In January 2014, it was also reported that the chief of the general staff, Necdet Özel, had personally authorized the operation about 90 minutes before the Turkish Air force initiated the strike.
Report: In past 5 years, 110 people killed on Turkey’s southeast border
According to a report released by the Human Rights Association of Turkey (İHD), at least 110 people were reportedly shot dead and 130 others wounded on Turkey’s southeastern border between 2009 and 2014 by the Turkish military or armed gangs. Speaking at a press conference held on Dec. 26 before the third anniversary of the Roboski massacre, Raci Bilici, vice president of İHD said:
“The perpetrators of this massacre have yet to be found after three years. The state and the government have been hiding the perpetrators of this massacre like a mystery.”
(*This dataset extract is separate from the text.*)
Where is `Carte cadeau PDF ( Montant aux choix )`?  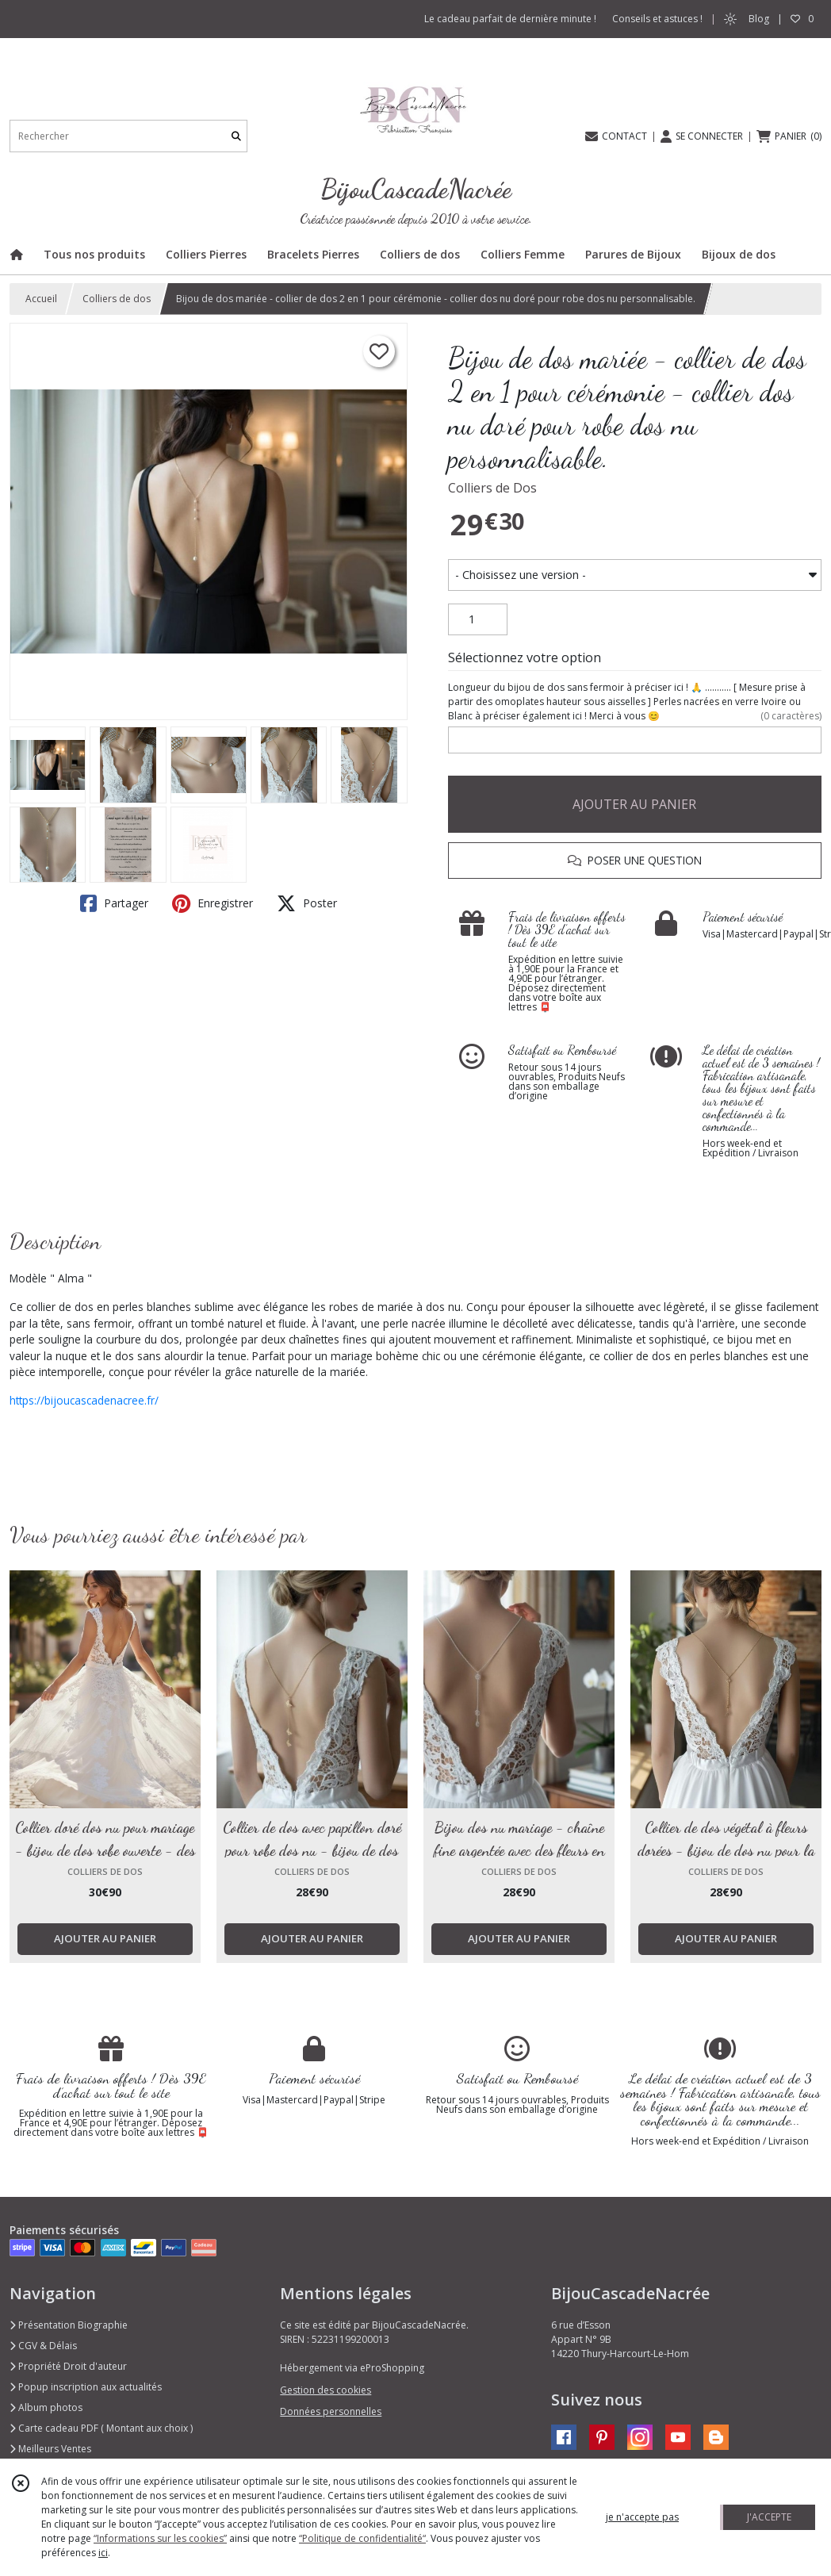 Carte cadeau PDF ( Montant aux choix ) is located at coordinates (101, 2428).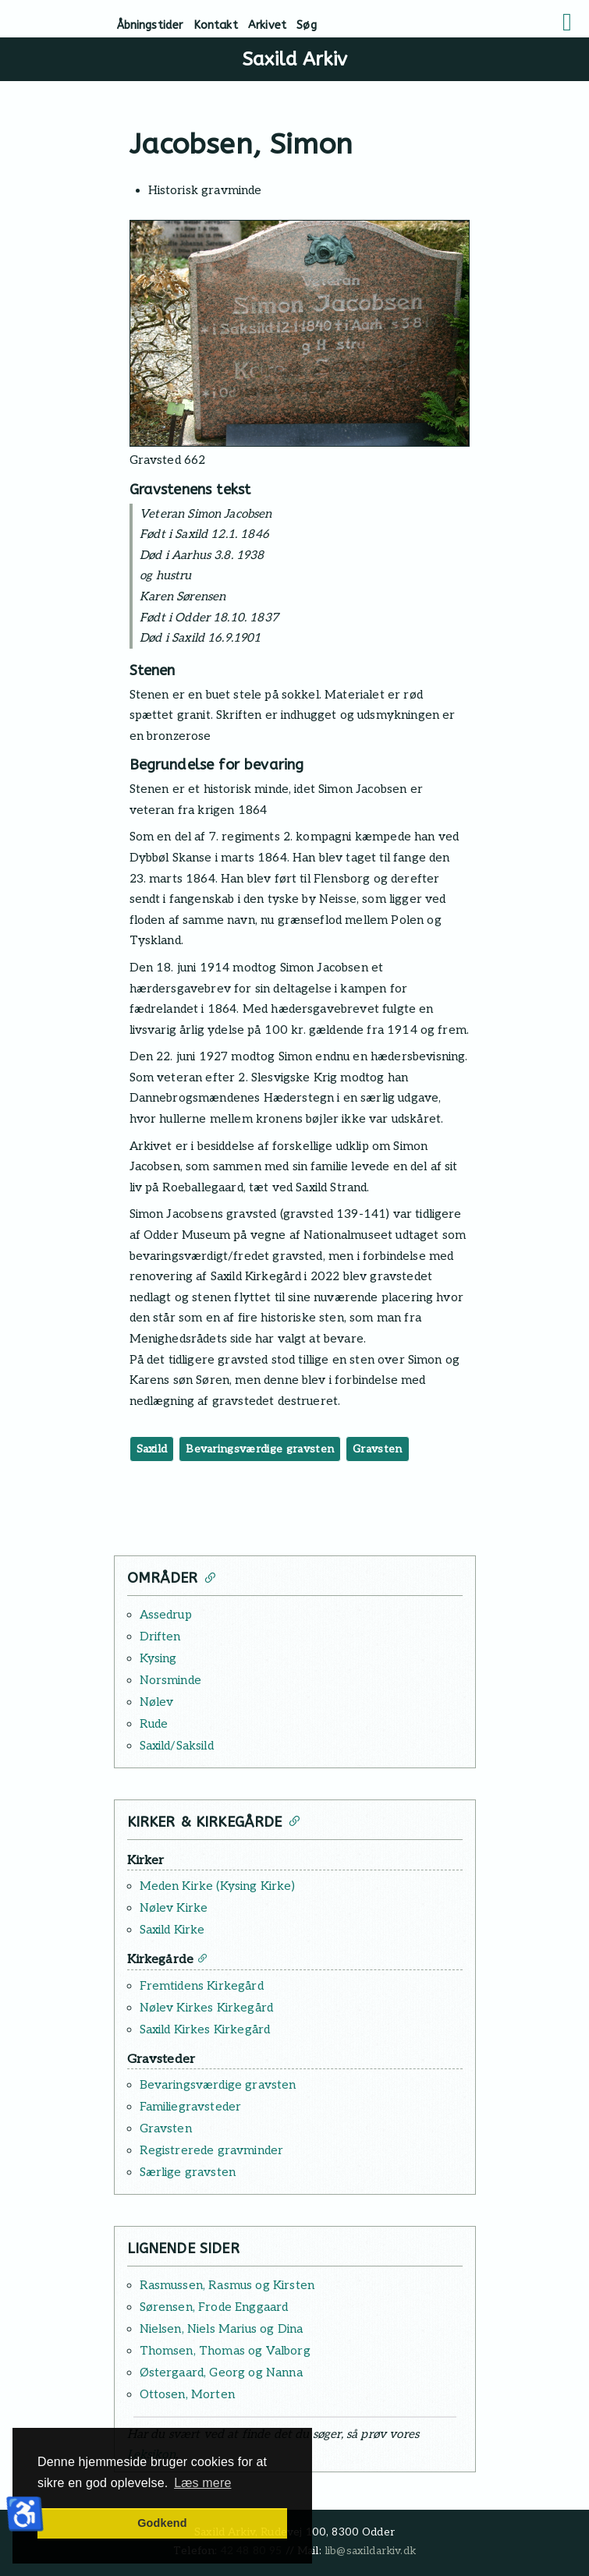 The height and width of the screenshot is (2576, 589). What do you see at coordinates (154, 1724) in the screenshot?
I see `Rude [Læs mere: Rude]` at bounding box center [154, 1724]. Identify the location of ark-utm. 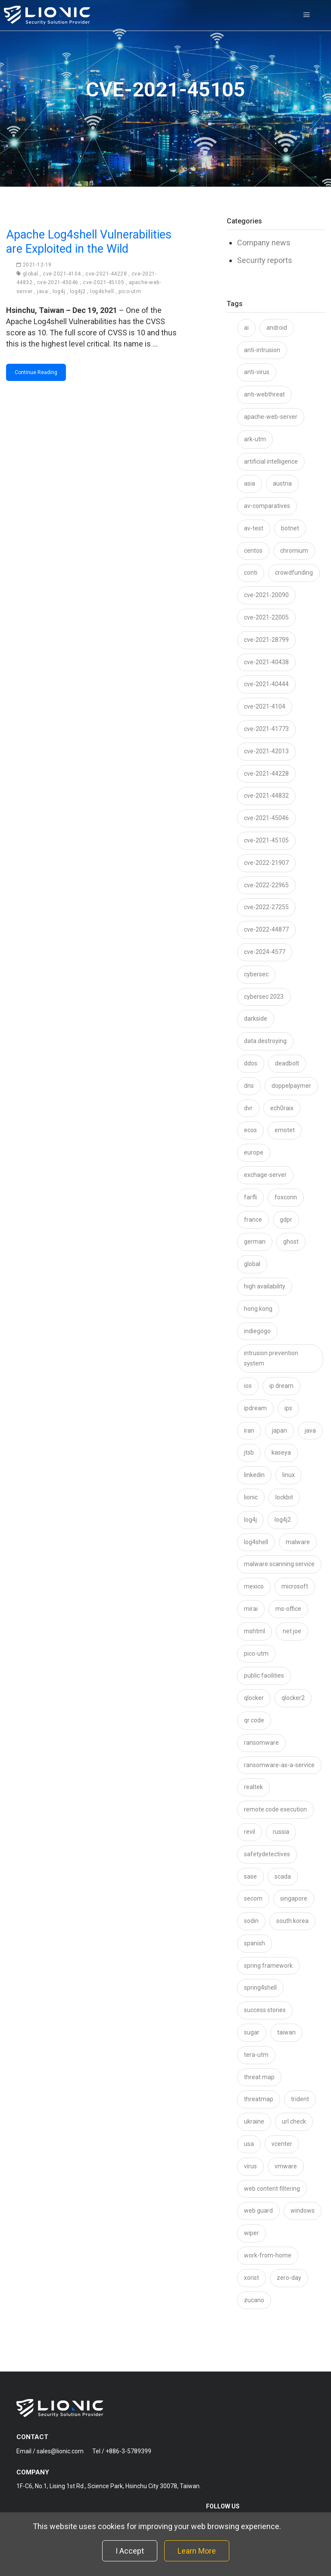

He added that the relatives of the massacred, their friends and the peoples of Turkey have not forgotten this massacre, and that the massacre’s pain would never be alleviated until the perpetrators of this crime are prosecuted.
The struggle for justice will continue
The AKP government has done everything possible in the last three years to cover up the Roboski massacre. After all the lengthy showpiece investigations, reports and legal proceedings, according to Turkish courts, nobody is responsible for the slaughter of 39 civilians. While AKP and its courts may think that they have closed the Roboski case and will get away with murder, in the conscience of the people of Turkey, this case is still open and their struggle for justice will continue until all those responsible from this massacre are brought to justice.